* _Problem requirements_: Give back the lines of the records exactly, starting at the first and ending at the one with "وب‌سایت‌های عمومی انتشار".

Given data START

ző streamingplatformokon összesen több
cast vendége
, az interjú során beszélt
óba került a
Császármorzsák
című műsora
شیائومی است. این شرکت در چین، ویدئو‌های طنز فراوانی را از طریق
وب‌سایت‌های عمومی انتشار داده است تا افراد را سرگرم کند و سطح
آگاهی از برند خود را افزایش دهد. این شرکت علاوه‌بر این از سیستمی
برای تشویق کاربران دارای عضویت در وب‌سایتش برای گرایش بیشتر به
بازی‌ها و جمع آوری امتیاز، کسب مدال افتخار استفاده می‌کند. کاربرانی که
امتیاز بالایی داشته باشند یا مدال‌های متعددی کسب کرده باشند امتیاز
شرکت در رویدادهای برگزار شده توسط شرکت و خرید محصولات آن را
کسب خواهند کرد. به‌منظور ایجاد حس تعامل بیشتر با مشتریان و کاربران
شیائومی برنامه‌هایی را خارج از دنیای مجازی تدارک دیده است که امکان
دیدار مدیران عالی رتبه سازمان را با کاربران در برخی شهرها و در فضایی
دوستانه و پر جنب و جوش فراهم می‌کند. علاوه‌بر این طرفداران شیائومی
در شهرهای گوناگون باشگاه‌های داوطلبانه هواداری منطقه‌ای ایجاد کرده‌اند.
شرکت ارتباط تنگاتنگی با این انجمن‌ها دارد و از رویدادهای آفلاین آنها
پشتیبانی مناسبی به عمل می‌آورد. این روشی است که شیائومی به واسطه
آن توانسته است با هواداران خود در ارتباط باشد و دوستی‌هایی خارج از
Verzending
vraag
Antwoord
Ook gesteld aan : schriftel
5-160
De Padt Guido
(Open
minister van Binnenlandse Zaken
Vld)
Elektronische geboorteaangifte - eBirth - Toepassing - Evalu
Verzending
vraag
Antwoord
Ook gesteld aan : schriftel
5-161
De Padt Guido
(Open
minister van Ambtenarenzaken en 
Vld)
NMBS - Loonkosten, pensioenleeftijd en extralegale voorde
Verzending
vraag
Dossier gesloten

Given data END

* _Solution to this exercise_:
ző streamingplatformokon összesen több
cast vendége
, az interjú során beszélt
óba került a
Császármorzsák
című műsora
شیائومی است. این شرکت در چین، ویدئو‌های طنز فراوانی را از طریق
وب‌سایت‌های عمومی انتشار داده است تا افراد را سرگرم کند و سطح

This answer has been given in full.